Records from a collection
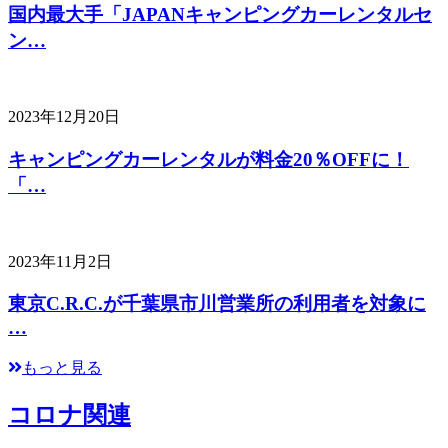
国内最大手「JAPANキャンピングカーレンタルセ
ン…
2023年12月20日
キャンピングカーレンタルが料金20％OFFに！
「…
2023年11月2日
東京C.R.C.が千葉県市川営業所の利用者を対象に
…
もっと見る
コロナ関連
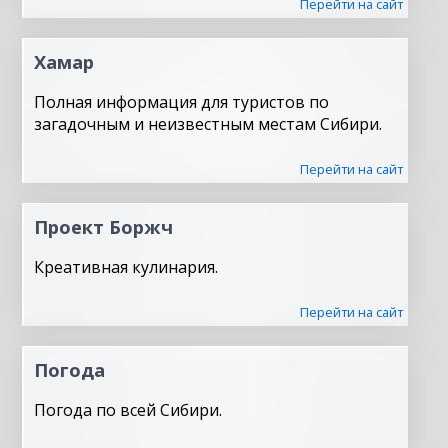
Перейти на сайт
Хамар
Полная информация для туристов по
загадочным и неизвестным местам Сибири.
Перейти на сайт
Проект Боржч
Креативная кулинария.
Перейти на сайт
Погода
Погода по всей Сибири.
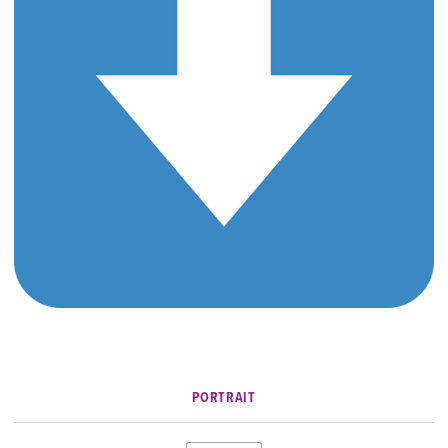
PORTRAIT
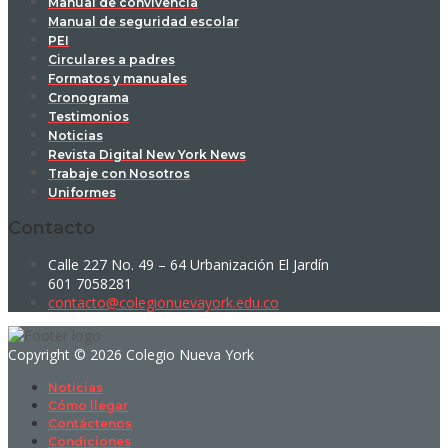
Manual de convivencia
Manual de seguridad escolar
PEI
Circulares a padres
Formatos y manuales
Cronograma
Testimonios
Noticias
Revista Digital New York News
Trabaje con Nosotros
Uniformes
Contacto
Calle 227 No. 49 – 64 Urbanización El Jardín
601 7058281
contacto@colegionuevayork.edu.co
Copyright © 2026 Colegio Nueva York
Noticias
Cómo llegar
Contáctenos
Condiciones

--

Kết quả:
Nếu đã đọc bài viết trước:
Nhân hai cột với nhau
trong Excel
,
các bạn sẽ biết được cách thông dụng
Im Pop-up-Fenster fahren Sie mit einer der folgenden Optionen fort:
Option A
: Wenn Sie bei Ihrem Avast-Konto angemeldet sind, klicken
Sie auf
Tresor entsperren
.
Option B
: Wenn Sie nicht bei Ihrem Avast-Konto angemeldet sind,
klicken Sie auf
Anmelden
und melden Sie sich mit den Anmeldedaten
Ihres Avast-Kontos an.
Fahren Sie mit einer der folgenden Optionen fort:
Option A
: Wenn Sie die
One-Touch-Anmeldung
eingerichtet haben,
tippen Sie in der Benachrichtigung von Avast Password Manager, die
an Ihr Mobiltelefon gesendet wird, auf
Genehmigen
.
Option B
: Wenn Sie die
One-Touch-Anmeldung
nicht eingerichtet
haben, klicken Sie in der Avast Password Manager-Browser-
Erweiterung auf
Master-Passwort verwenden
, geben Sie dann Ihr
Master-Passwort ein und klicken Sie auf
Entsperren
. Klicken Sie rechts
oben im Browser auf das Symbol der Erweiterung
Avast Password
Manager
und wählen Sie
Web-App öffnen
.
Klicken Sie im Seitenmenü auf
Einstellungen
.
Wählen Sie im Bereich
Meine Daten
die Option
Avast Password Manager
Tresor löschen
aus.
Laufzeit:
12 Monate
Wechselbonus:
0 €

TASK STATEMENT
All that is wanted is the lines above between the one containing "国内最大手「JAPANキャンピングカーレンタルセ" and the one containing "Condiciones", inclusive, restated word for word, with pictures omitted.

RESULT FOR THIS TASK
国内最大手「JAPANキャンピングカーレンタルセ
ン…
2023年12月20日
キャンピングカーレンタルが料金20％OFFに！
「…
2023年11月2日
東京C.R.C.が千葉県市川営業所の利用者を対象に
…
もっと見る
コロナ関連
Перейти на сайт
Хамар
Полная информация для туристов по
загадочным и неизвестным местам Сибири.
Перейти на сайт
Проект Боржч
Креативная кулинария.
Перейти на сайт
Погода
Погода по всей Сибири.
PORTRAIT
Manual de convivencia
Manual de seguridad escolar
PEI
Circulares a padres
Formatos y manuales
Cronograma
Testimonios
Noticias
Revista Digital New York News
Trabaje con Nosotros
Uniformes
Contacto
Calle 227 No. 49 – 64 Urbanización El Jardín
601 7058281
contacto@colegionuevayork.edu.co
Copyright © 2026 Colegio Nueva York
Noticias
Cómo llegar
Contáctenos
Condiciones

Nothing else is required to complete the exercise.